What’s so bad about my bad credit?

Have you missed payments on your loans? Do you pay your credit card late? Are you carrying big balances? Have you ever filed for bankruptcy?

You could have bad credit.

Bad credit is a signal to lenders that you’re unlikely to pay back your debts. Credit rating agencies Equifax, Experian and TransUnion assign you a credit score based on your financial history. Anything over 700 is generally considered good.

But a credit score below 600? That’s “bad credit,” according to Douglas Boneparth, a financial advisor with Bone Fide Wealth.

What’s so bad about bad credit?

Credit cards, mortgages, and bank loans can be hard to come by with a low credit score.

A credit score of under 600 can take a lot of the best rates off the table, according to Boneparth. Sometimes you won’t be able to get a credit line altogether and some of the most popular cards, including the Chase Freedom, Bank of America Premium Rewards and Citi Double Cash cards would be more difficult to get with a bad score.

You’ll pay higher interest rates and premiums on financial transactions. That translates to higher costs for you.

It’s not uncommon for interest rates on credit cards to reach as high as 22% and auto loans to reach 15%.

“These higher interest rates can add up to thousands of dollars,” says Ashley Dull, a finance vertical manager at Digital Brands, Inc.

Auto insurance also relies on credit scores, which are used to set rates in many states. Lower credit scores lead to higher premiums.

Employers won’t hire you and landlords won’t rent to you with a history of bad credit.

By federal law, an employer can look at your credit history, which shows debt, loans, credit accounts, and much more. A survey from the Society for Human Resources Management, a network of HR professionals, found that 47% of employers conduct credit checks.

As more employers are checking credit histories, Dull says that financial irresponsibility may put an applicant at a disadvantage when stacked up against others with similar qualifications. Zoe Argento, an employment and labor lawyer with Littler Mendelson, agrees — to an extent.

“This tends to be more likely in the case of a job that involves significant fiduciary responsibility, for example, signing authority on the company’s bank account,” says Argento.

She adds that if an employer is considering not hiring someone because of his or her credit history, the employer has a responsibility to provide notice and a summary of the report used. More often than not, however, employers just use a credit history to verify your education and work background. Landlords do the same to determine whether you’ll be able to make next month’s rent.

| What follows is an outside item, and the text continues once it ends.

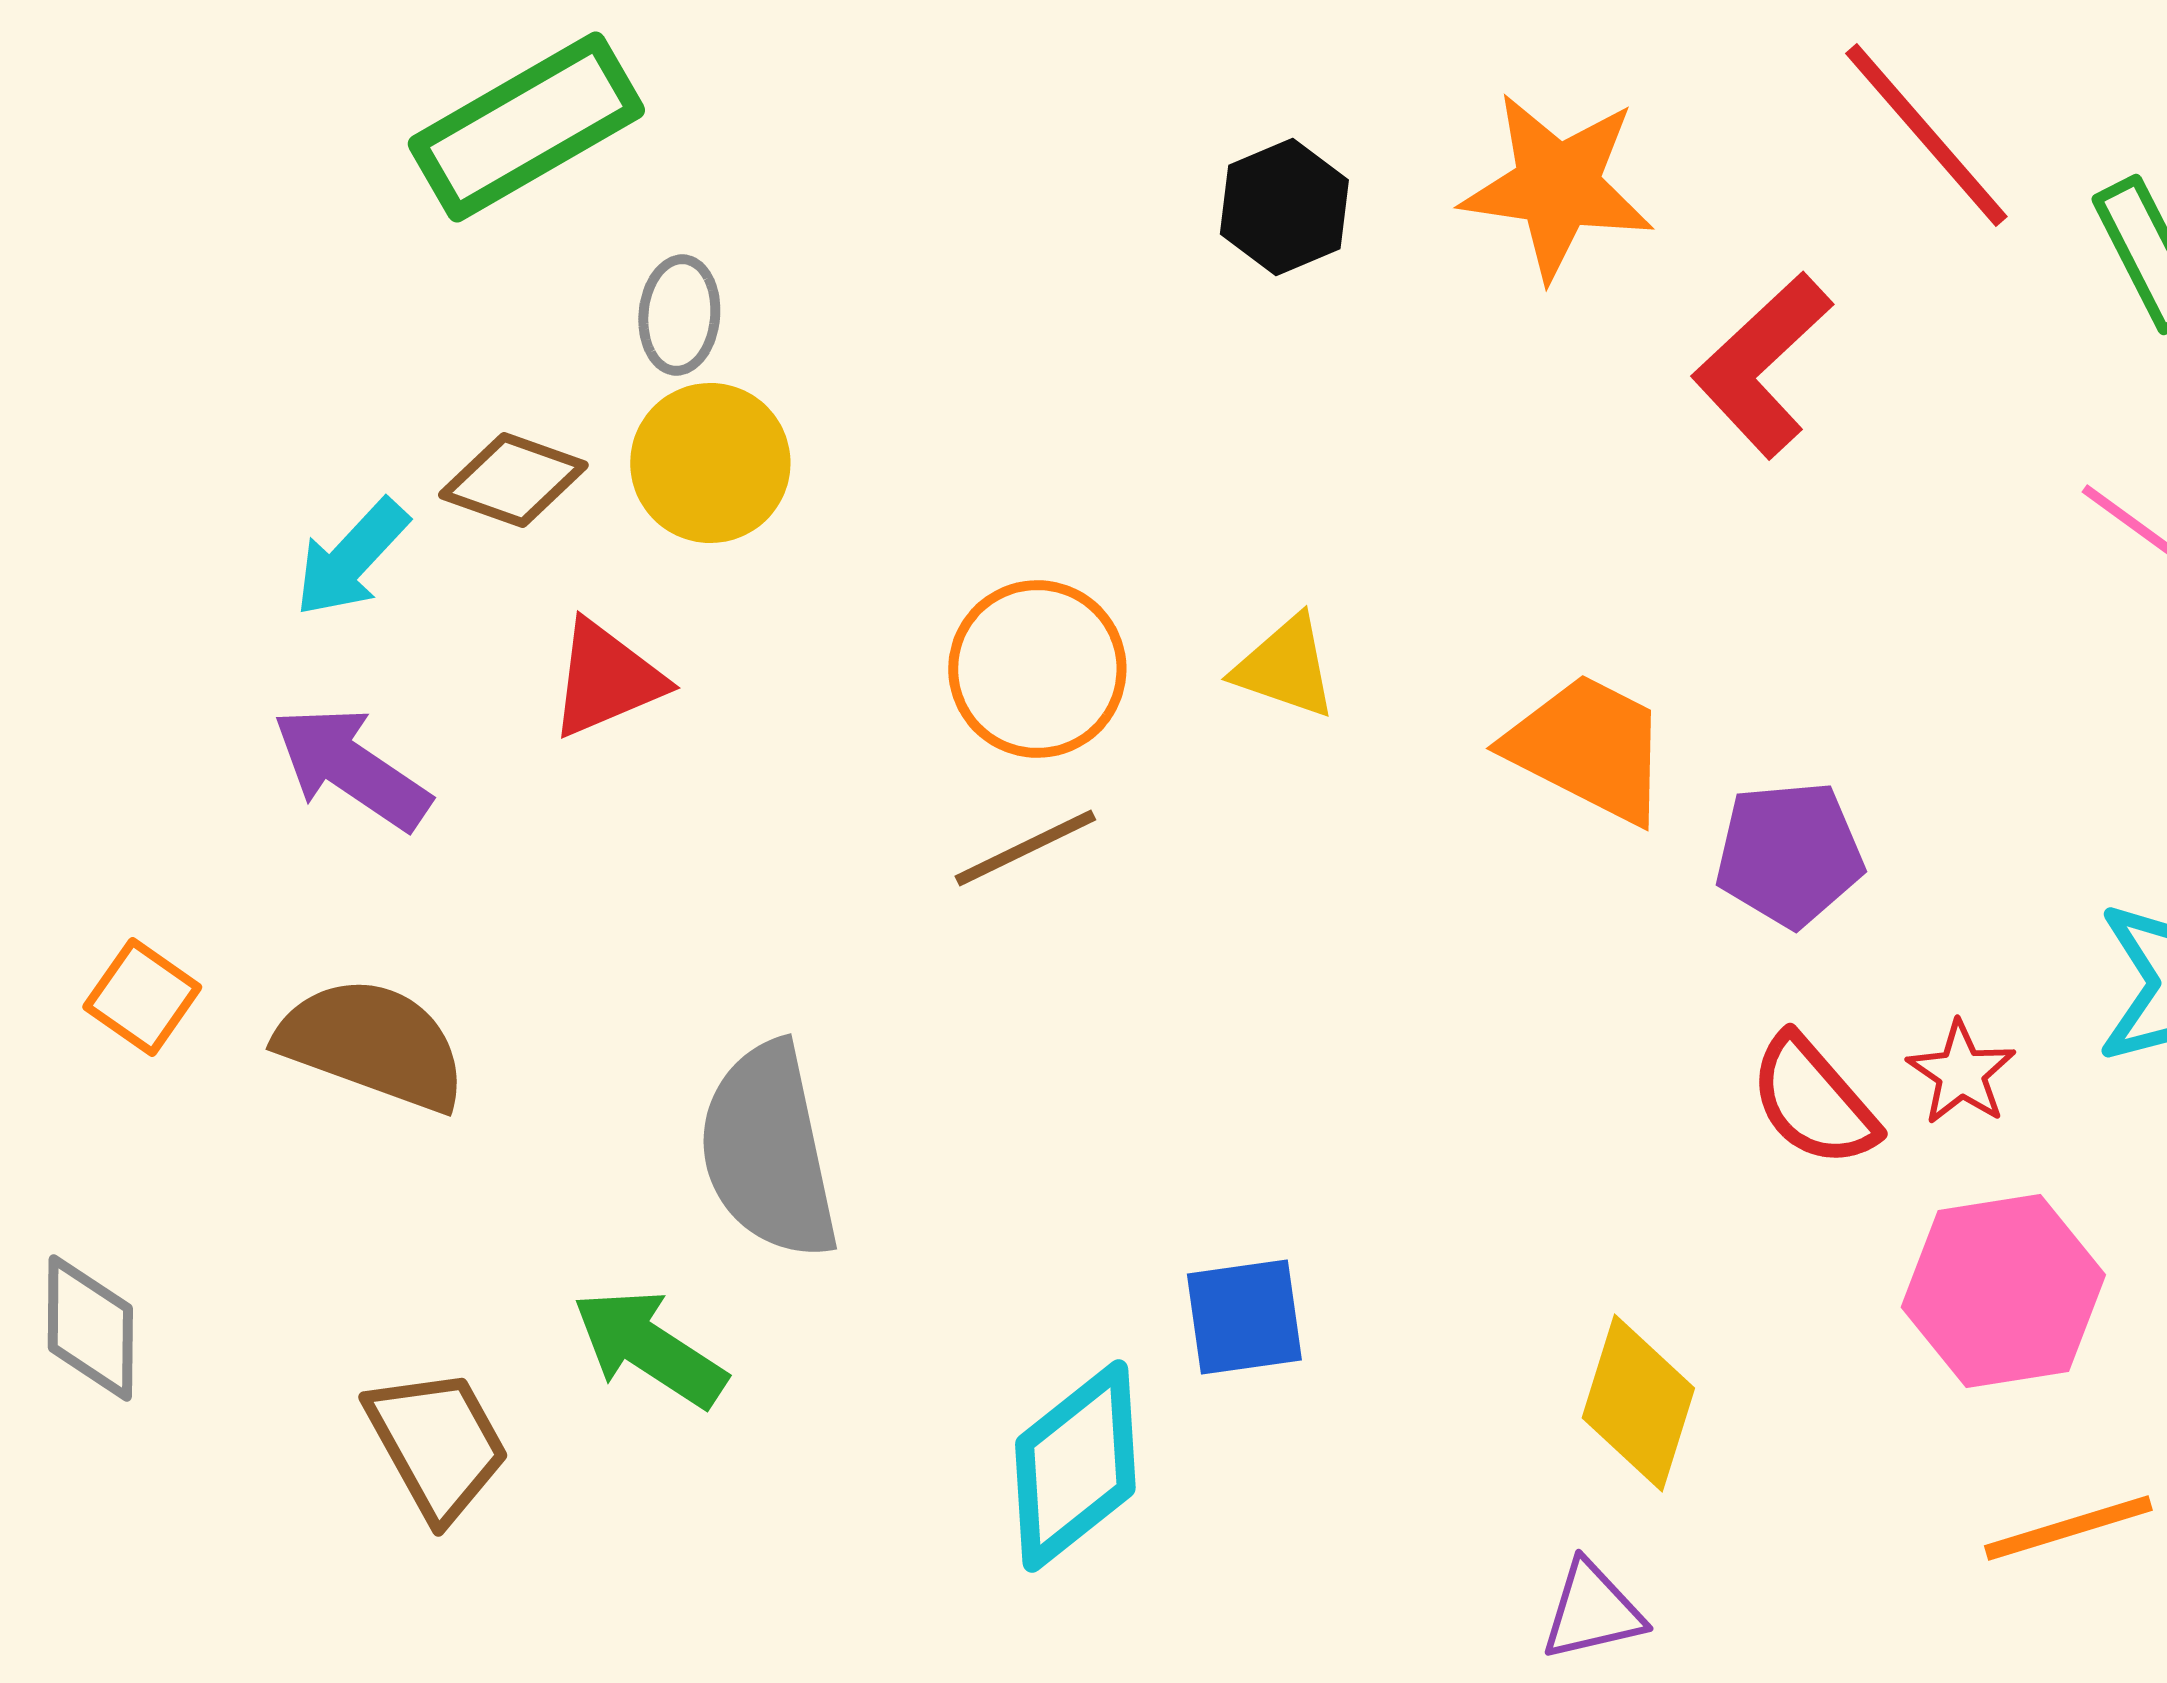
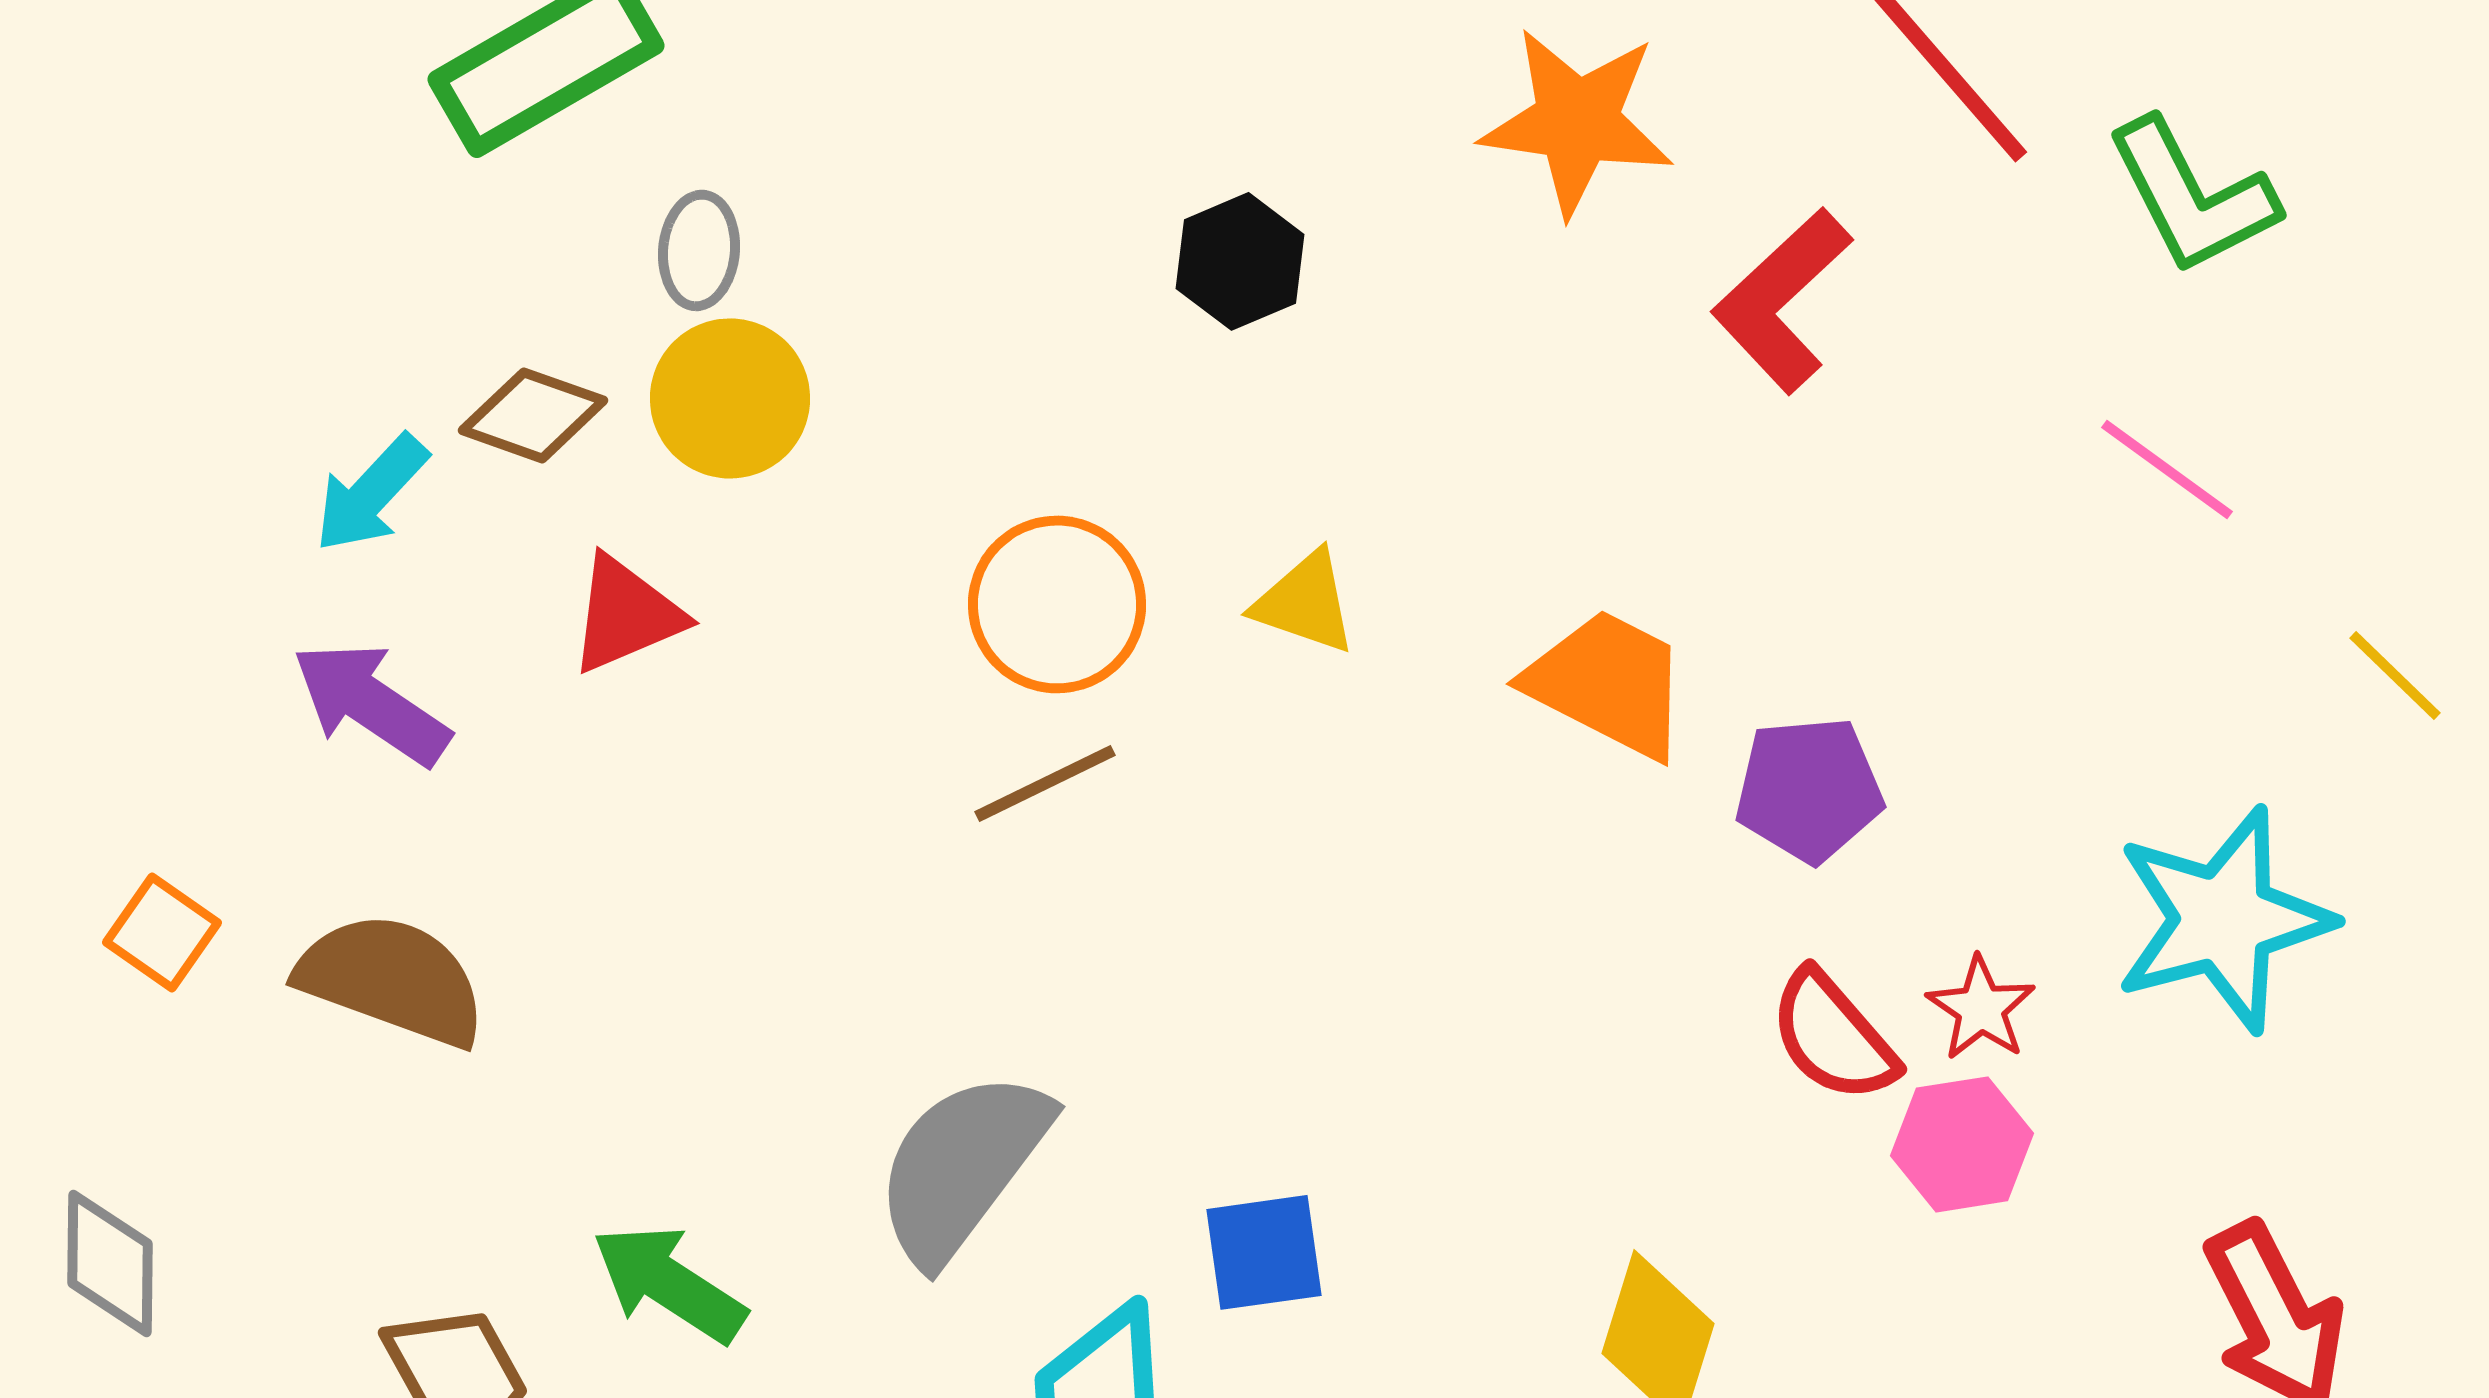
black hexagon: (1284, 207) -> (1240, 261), moved
gray semicircle: (768, 1151) -> (962, 1166), moved, turned 49
pink hexagon: (2003, 1291) -> (1962, 1144), moved, size x0.7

What can I do to fix this?

It’ll take more than one missed payment to get slammed with these financial setbacks. However, a pattern of missing payments, maxing out credit cards, and living beyond your means can set you back quite a bit, especially when you’re in your 20s and trying to make a life for yourself.

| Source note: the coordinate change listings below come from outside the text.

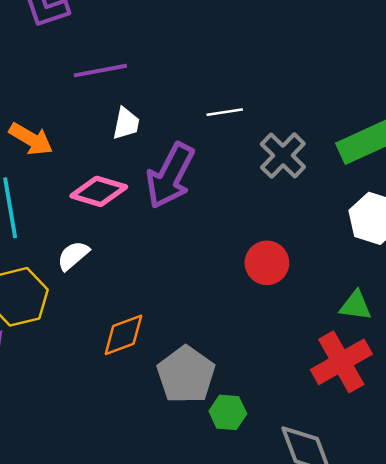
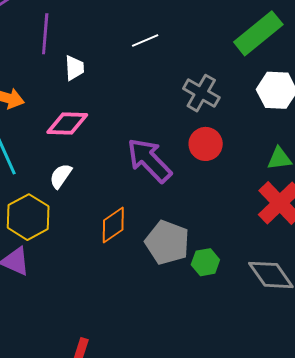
purple line: (100, 71) -> (45, 34), turned -60
gray cross: (283, 155) -> (201, 93), moved
purple arrow: (170, 176) -> (149, 160), moved, turned 123

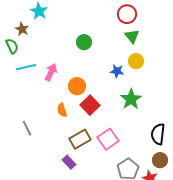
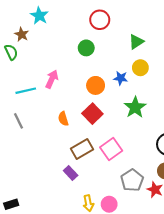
red circle: (127, 14) -> (100, 20), moved
green triangle: (132, 36) -> (136, 42), turned 35
cyan line: (26, 67) -> (26, 91), moved
orange circle: (77, 86) -> (96, 85), moved
gray line: (27, 128) -> (18, 121), moved

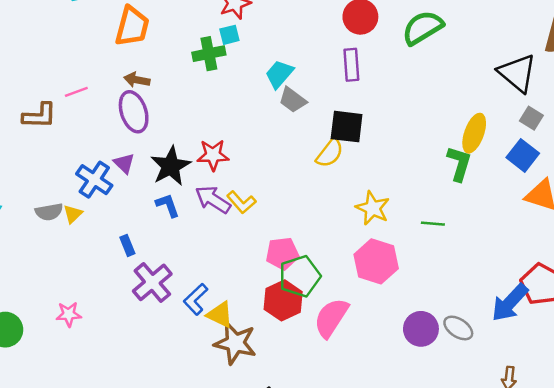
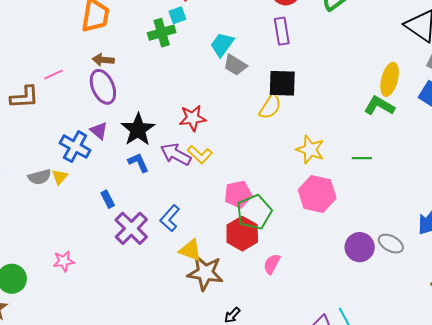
red star: (213, 155) -> (193, 118), moved
green L-shape: (459, 164) -> (379, 106), turned -72
blue L-shape: (196, 299) -> (170, 218), moved
pink semicircle: (331, 318) -> (272, 264), moved, size x0.6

A bad credit score doesn’t have to follow you around like the plague though, it can be remedied.

“The best advice I can give anyone to maintain a good credit score is to always, always pay your bills on time,” says Dull.

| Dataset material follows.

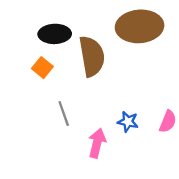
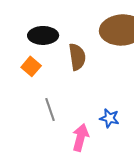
brown semicircle: (92, 56) -> (77, 57), size x0.7

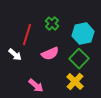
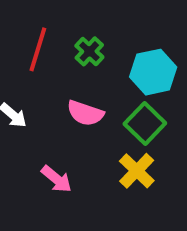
red line: (27, 35) -> (38, 49), moved
pink semicircle: (50, 54) -> (85, 113), turned 42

The length of your credit history will impact your score, so applying for a new card to shop for the holidays may not be the best move. Those with longer credit histories tend to have higher scores.

The amount of money you charge on a credit card also makes a difference. Start living within your means by establishing a budget, according to Andrea Woroch, a money saving expert. Keeping your credit usage low typically leads to higher scores than maxing out cards.

“A credit card can help you build credit, but it’s important that you don’t abuse it,” says Woroch. “You should never use more than 30% of your available credit. Once you go beyond this percentage, your credit score will be negatively impacted.”